Seitensprung – oh nein!

Gisela Halwachs

von Gisela Halwachs

Story

Als ich heute zufällig in einem Singleforum über das Thema Seitensprung mitlas, konnte ich nur den Kopf schütteln und klickte bald die Diskussion weg. Aber irgendwie wurmte es mich zu lesen, dass beide schuld sein sollten, wenn einer fremdgeht, dass man das schon vorher gemerkt haben muss, eventuell auch verzeihen sollte/könnte/müsste. Oh nein, das gilt nicht für mich!

Ich war mit meinem Mann über 28 Jahre verheiratet, hatte mit ihm zwei Kinder, habe ihn über alles geliebt, er war ein Teil von mir.
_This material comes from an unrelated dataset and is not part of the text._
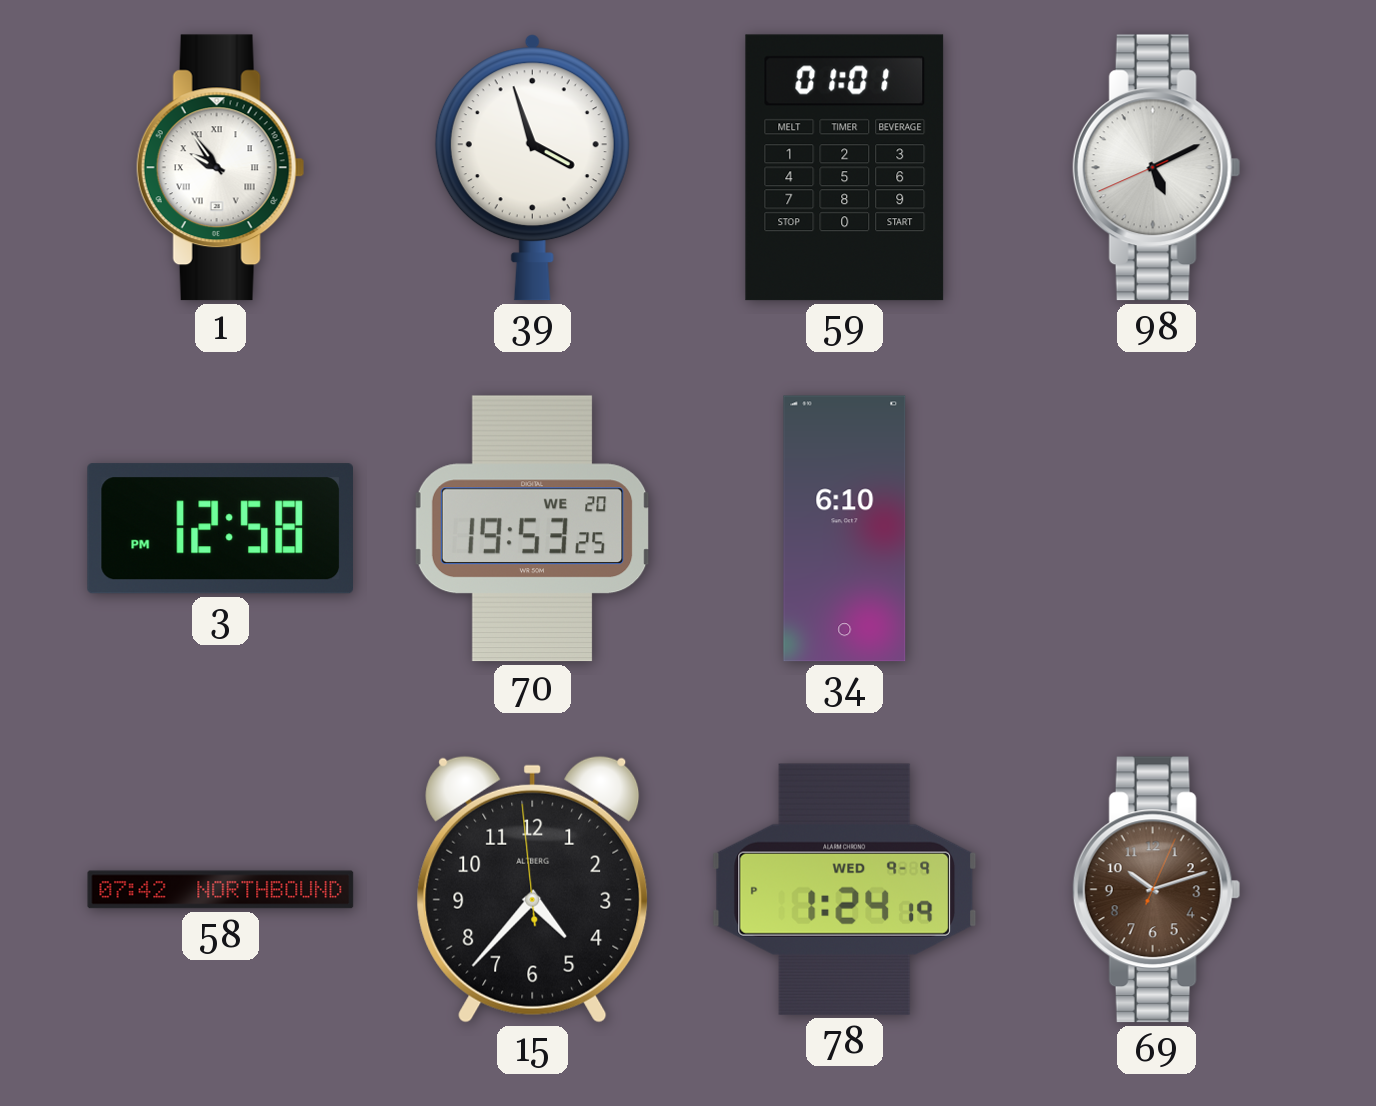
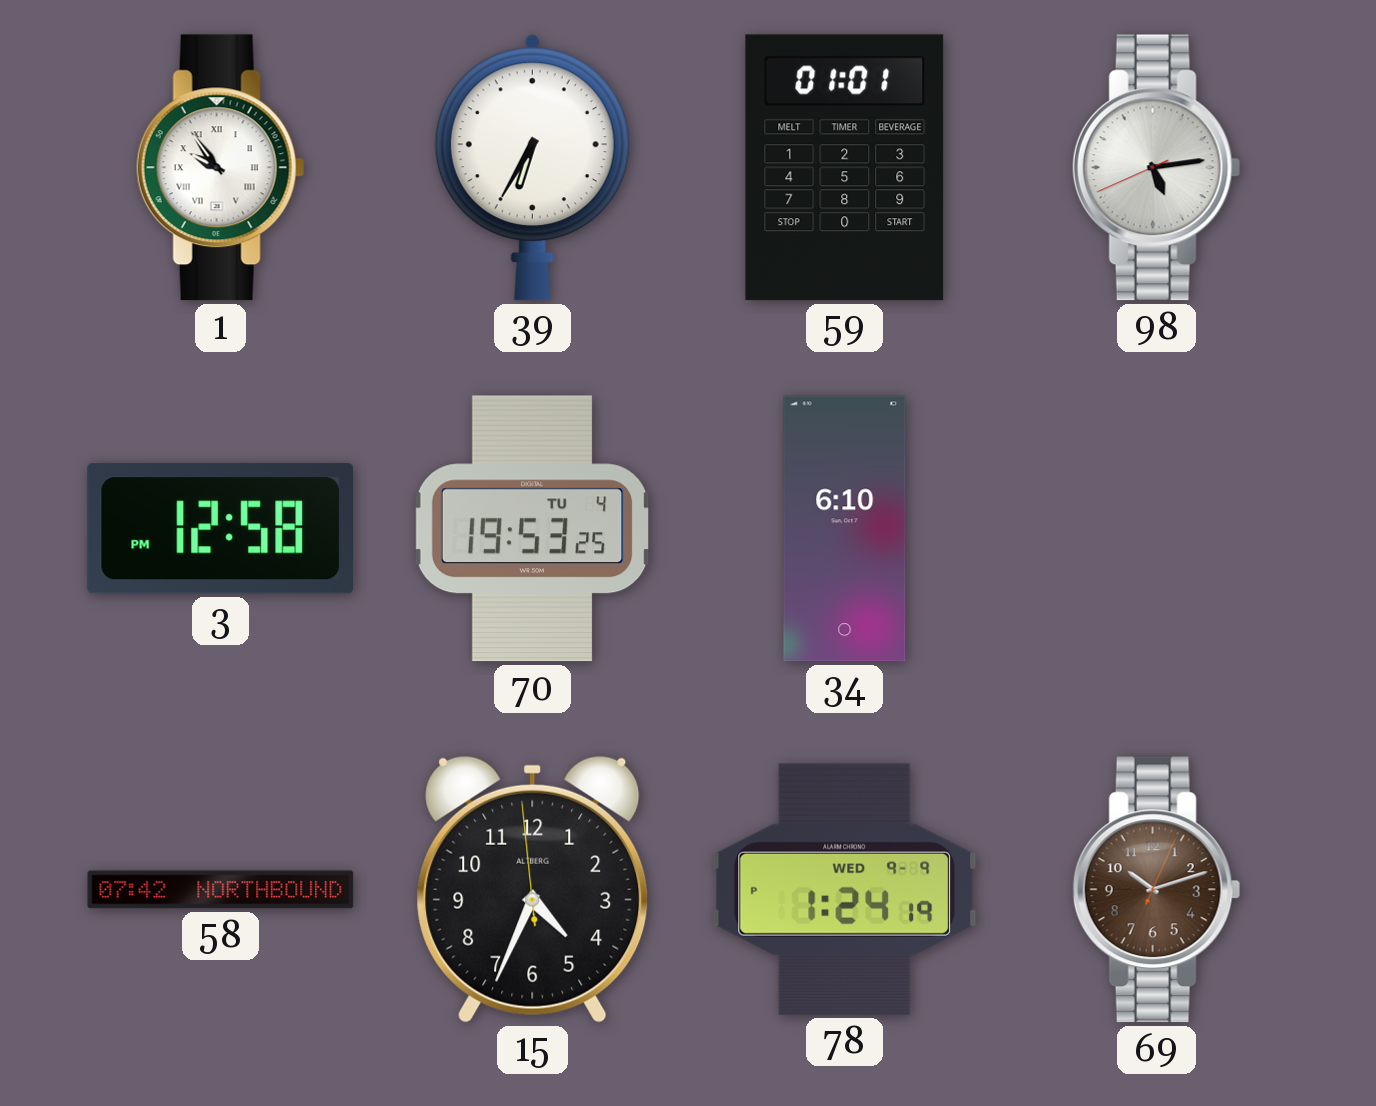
39: 3:57 -> 6:35
98: 5:10 -> 5:13
70 date: WE 20 -> TU 4
15: 4:36 -> 4:33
Kein Mensch ist perfekt – ich auch nicht, aber ich glaube nicht, dass ich solche Fehler machte, um einen Seitensprung und Betrug bzw. Vertrauensbruch zu verdienen. Und wenn etwas nicht passt, sollte man einem Partner soviel Respekt entgegenbringen, es ihm zu sagen. Dies gilt auch, wenn sich ein Partner in jemand anderen verliebt. Warum kann man sich nicht ehrlich mit dem langjährigen Partner darüber aussprechen, eine faire Lösung finden, sich mit Respekt und Würde trennen?

Muss da wirklich immer ein Betrug geschehen, bis es ans Licht kommt?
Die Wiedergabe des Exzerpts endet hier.